The vote was a major legislative victory for Fernández, Argentina’s center-left president, who had campaigned on a platform that included abortion rights, gender equality, and gay and transgender rights.
Argentina’s lower house, the Chamber of Deputies, had passed a similar measure two years ago, only to have it fail in the Senate, 38-31. The president at the time, Mauricio Macri, said he was personally against legalization but vowed not to veto the bill.
Fernández, and some other politicians who supported the measure, said they approached the issue not as a moral or as a religious one, but as a matter of public health.

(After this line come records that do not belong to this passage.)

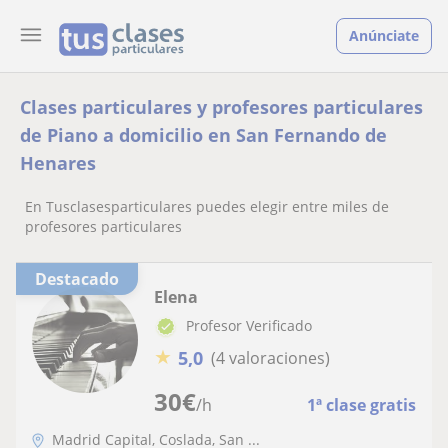
Anúnciate
Clases particulares y profesores particulares
de Piano a domicilio en San Fernando de
Henares
En Tusclasesparticulares puedes elegir entre miles de
profesores particulares
Destacado
Elena
Profesor Verificado
★
5,0
(4 valoraciones)
30
€
/h
1ª clase gratis
Madrid Capital, Coslada, San ...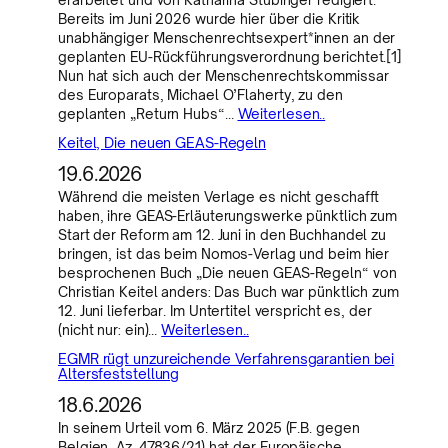
Bereits im Juni 2026 wurde hier über die Kritik
unabhängiger Menschenrechtsexpert*innen an der
geplanten EU-Rückführungsverordnung berichtet.[1]
Nun hat sich auch der Menschenrechtskommissar
des Europarats, Michael O’Flaherty, zu den
geplanten „Return Hubs“…
Weiterlesen..
Keitel, Die neuen GEAS-Regeln
19.6.2026
Während die meisten Verlage es nicht geschafft
haben, ihre GEAS-Erläuterungswerke pünktlich zum
Start der Reform am 12. Juni in den Buchhandel zu
bringen, ist das beim Nomos-Verlag und beim hier
besprochenen Buch „Die neuen GEAS-Regeln“ von
Christian Keitel anders: Das Buch war pünktlich zum
12. Juni lieferbar. Im Untertitel verspricht es, der
(nicht nur: ein)…
Weiterlesen..
EGMR rügt unzureichende Verfahrensgarantien bei
Altersfeststellung
18.6.2026
In seinem Urteil vom 6. März 2025 (F.B. gegen
Belgien, Az. 47836/21) hat der Europäische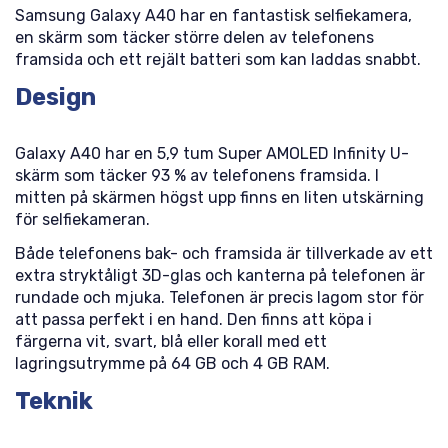
Samsung Galaxy A40 har en fantastisk selfiekamera,
en skärm som täcker större delen av telefonens
framsida och ett rejält batteri som kan laddas snabbt.
Design
Galaxy A40 har en 5,9 tum Super AMOLED Infinity U-
skärm som täcker 93 % av telefonens framsida. I
mitten på skärmen högst upp finns en liten utskärning
för selfiekameran.
Både telefonens bak- och framsida är tillverkade av ett
extra stryktåligt 3D-glas och kanterna på telefonen är
rundade och mjuka. Telefonen är precis lagom stor för
att passa perfekt i en hand. Den finns att köpa i
färgerna vit, svart, blå eller korall med ett
lagringsutrymme på 64 GB och 4 GB RAM.
Teknik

Researchers say hundreds of thousands of underground abortions are performed in Argentina every year. Around 40,000 women were hospitalized for complications related to abortions in 2016, according to the latest available data from the Health Ministry, while at least 65 women died between 2016 and 2018 from complications, according to a report by Argentina’s Access to Safe Abortion Network.
Legalizing abortion would bring the practice out of the shadows, said Sen. Norma Durango. “Abortion is a reality, and it has been taking place since time immemorial,” she said.
Fernández, a law professor who has long supported legalizing abortion, made the issue an early legislative priority once he took office at the end of 2019.
The decision entailed political risks, as he took the reins of a troubled economy that has been in recession for two years. And then, soon after taking office, he ordered one of the strictest coronavirus lockdowns in the world.
But Fernández and his vice president, Cristina Fernández de Kirchner, came to see abortion as one of the few items on their agenda they could advance amid a torrent of challenges.
Cristina Fernández, who led Argentina as president from 2007 to 2015, opposed legalizing abortion during most of her political career. Her position shifted in the lead-up to the vote in 2018, when tens of thousands of women demonstrated across Argentina in support of making access to abortion early in the pregnancy legal. Cristina Fernández, who was then a senator, has said her daughter played a key role in changing her mind.
“Through our years of activism, we’ve managed to get people to change their positions,” said Celeste Mac Dougall, an abortion rights advocate. “Cristina Fernández de Kirchner is the most obvious example that opinions can change.”
As the sun rose over Buenos Aires, and streets started to empty out, some activists continued dancing, in no rush to end the celebration. And many said they intended to continue their fight for equality.
“This is the floor and not the ceiling,” said Julia Cicuttia, 29, a psychologist who had been campaigning to legalize abortion for eight years. “Now we will have to keep fighting to continue expanding our rights.”